Items from a dataset
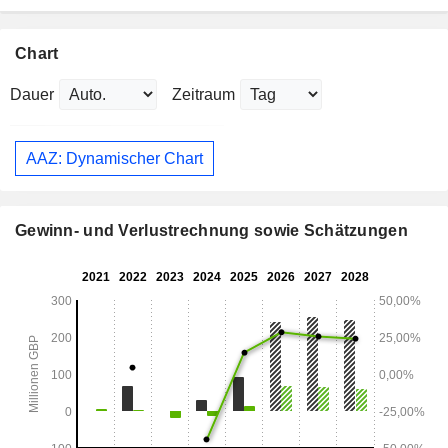
Chart
Dauer
Zeitraum
AAZ: Dynamischer Chart
Gewinn- und Verlustrechnung sowie Schätzungen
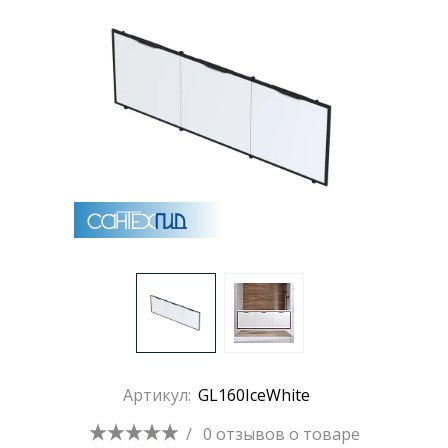
Раковины
Душевые кабины
Полотенцесушители
Аксессуары для ванных комнат
Зеркала
Душевые поддоны
Артикул:
GL160IceWhite
Душевые уголки и ограждения
/
0 отзывов
о товаре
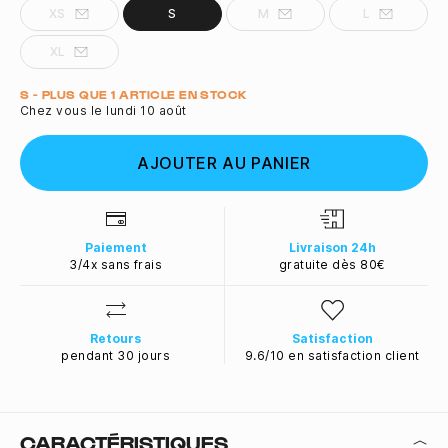
XS
S
M
L
XL
Quantité
S - PLUS QUE 1 ARTICLE EN STOCK
Chez vous le lundi 10 août
AJOUTER AU PANIER
Paiement
Livraison 24h
3/4x sans frais
gratuite dès 80€
Retours
Satisfaction
pendant 30 jours
9.6/10 en satisfaction client
CARACTÉRISTIQUES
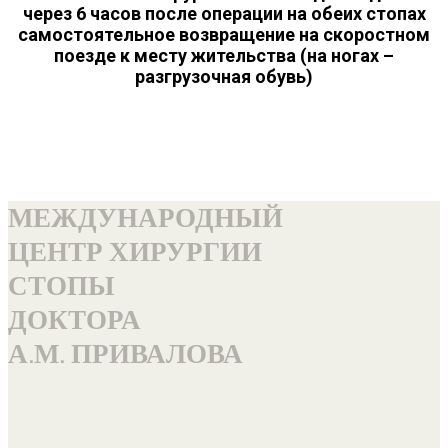
через 6 часов после операции на обеих стопах
самостоятельное возвращение на скоростном
поезде к месту жительства (на ногах –
разгрузочная обувь)
МЕЖДУНАРОДНЫЙ
ЦЕНТР ХИРУРГИИ
СТОПЫ
ДОКТОРА
А.М. ПРИВАЛОВА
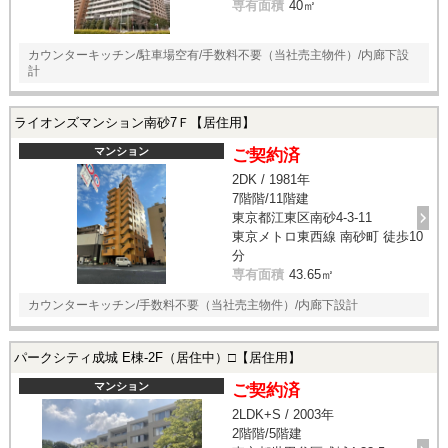
専有面積
40㎡
カウンターキッチン/駐車場空有/手数料不要（当社売主物件）/内廊下設
計
ライオンズマンション南砂7Ｆ【居住用】
マンション
ご契約済
2DK / 1981年
7階階/11階建
東京都江東区南砂4-3-11
東京メトロ東西線 南砂町 徒歩10
分
専有面積
43.65㎡
カウンターキッチン/手数料不要（当社売主物件）/内廊下設計
パークシティ成城 E棟-2F（居住中）□【居住用】
マンション
ご契約済
2LDK+S / 2003年
2階階/5階建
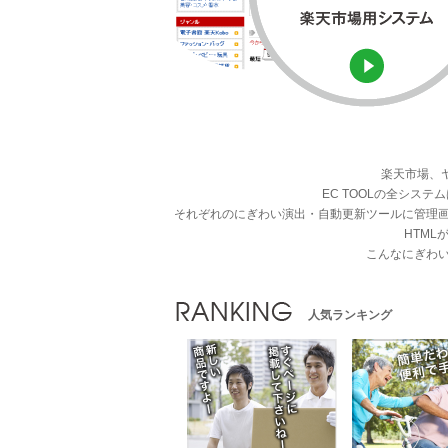
楽天市場、
EC TOOLの全シ
それぞれのにぎわい演出・自動更新ツールに管理
HTM
こんなにぎわ
人気ランキング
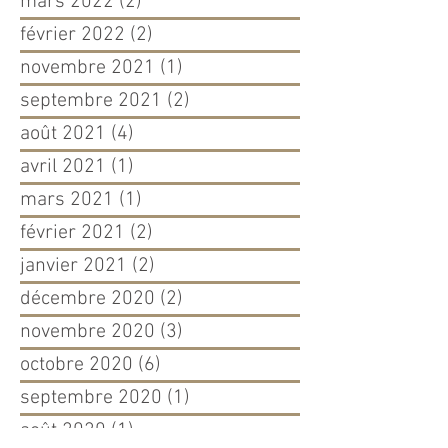
mars 2022
(2)
2 posts
février 2022
(2)
2 posts
novembre 2021
(1)
1 post
septembre 2021
(2)
2 posts
août 2021
(4)
4 posts
avril 2021
(1)
1 post
mars 2021
(1)
1 post
février 2021
(2)
2 posts
janvier 2021
(2)
2 posts
décembre 2020
(2)
2 posts
novembre 2020
(3)
3 posts
octobre 2020
(6)
6 posts
septembre 2020
(1)
1 post
août 2020
(1)
1 post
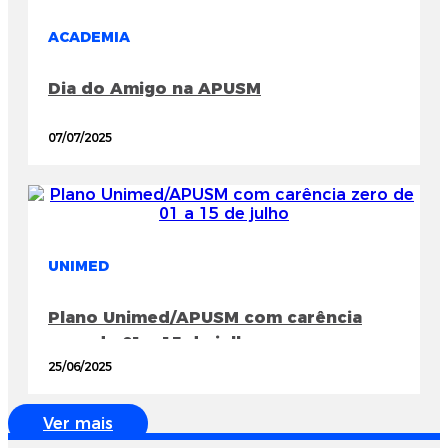
ACADEMIA
Dia do Amigo na APUSM
07/07/2025
UNIMED
Plano Unimed/APUSM com carência
zero de 01 a 15 de julho
25/06/2025
Ver mais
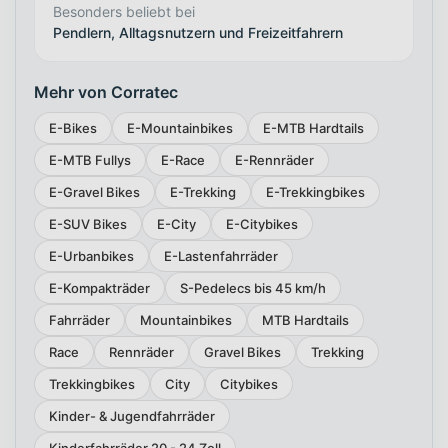
Besonders beliebt bei
Pendlern, Alltagsnutzern und Freizeitfahrern
Mehr von Corratec
E-Bikes
E-Mountainbikes
E-MTB Hardtails
E-MTB Fullys
E-Race
E-Rennräder
E-Gravel Bikes
E-Trekking
E-Trekkingbikes
E-SUV Bikes
E-City
E-Citybikes
E-Urbanbikes
E-Lastenfahrräder
E-Kompakträder
S-Pedelecs bis 45 km/h
Fahrräder
Mountainbikes
MTB Hardtails
Race
Rennräder
Gravel Bikes
Trekking
Trekkingbikes
City
Citybikes
Kinder- & Jugendfahrräder
Kinderfahrräder 20 - 24 Zoll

**Work required:** An exact copy is needed of the lines running from the one with "Livraison 24h" through the end of the data above, and of those lines only, without pictures.

**Answer to this problem:**
Livraison 24h
3/4x sans frais
gratuite dès 80€
Retours
Satisfaction
pendant 30 jours
9.6/10 en satisfaction client
CARACTÉRISTIQUES
через 6 часов после операции на обеих стопах
самостоятельное возвращение на скоростном
поезде к месту жительства (на ногах –
разгрузочная обувь)
МЕЖДУНАРОДНЫЙ
ЦЕНТР ХИРУРГИИ
СТОПЫ
ДОКТОРА
А.М. ПРИВАЛОВА
専有面積
40㎡
カウンターキッチン/駐車場空有/手数料不要（当社売主物件）/内廊下設
計
ライオンズマンション南砂7Ｆ【居住用】
マンション
ご契約済
2DK / 1981年
7階階/11階建
東京都江東区南砂4-3-11
東京メトロ東西線 南砂町 徒歩10
分
専有面積
43.65㎡
カウンターキッチン/手数料不要（当社売主物件）/内廊下設計
パークシティ成城 E棟-2F（居住中）□【居住用】
マンション
ご契約済
2LDK+S / 2003年
2階階/5階建
楽天市場、
EC TOOLの全シ
それぞれのにぎわい演出・自動更新ツールに管理
HTM
こんなにぎわ
人気ランキング
mars 2022
(2)
2 posts
février 2022
(2)
2 posts
novembre 2021
(1)
1 post
septembre 2021
(2)
2 posts
août 2021
(4)
4 posts
avril 2021
(1)
1 post
mars 2021
(1)
1 post
février 2021
(2)
2 posts
janvier 2021
(2)
2 posts
décembre 2020
(2)
2 posts
novembre 2020
(3)
3 posts
octobre 2020
(6)
6 posts
septembre 2020
(1)
1 post
août 2020
(1)
1 post
ACADEMIA
Dia do Amigo na APUSM
07/07/2025
UNIMED
Plano Unimed/APUSM com carência
zero de 01 a 15 de julho
25/06/2025
Ver mais
Besonders beliebt bei
Pendlern, Alltagsnutzern und Freizeitfahrern
Mehr von Corratec
E-Bikes
E-Mountainbikes
E-MTB Hardtails
E-MTB Fullys
E-Race
E-Rennräder
E-Gravel Bikes
E-Trekking
E-Trekkingbikes
E-SUV Bikes
E-City
E-Citybikes
E-Urbanbikes
E-Lastenfahrräder
E-Kompakträder
S-Pedelecs bis 45 km/h
Fahrräder
Mountainbikes
MTB Hardtails
Race
Rennräder
Gravel Bikes
Trekking
Trekkingbikes
City
Citybikes
Kinder- & Jugendfahrräder
Kinderfahrräder 20 - 24 Zoll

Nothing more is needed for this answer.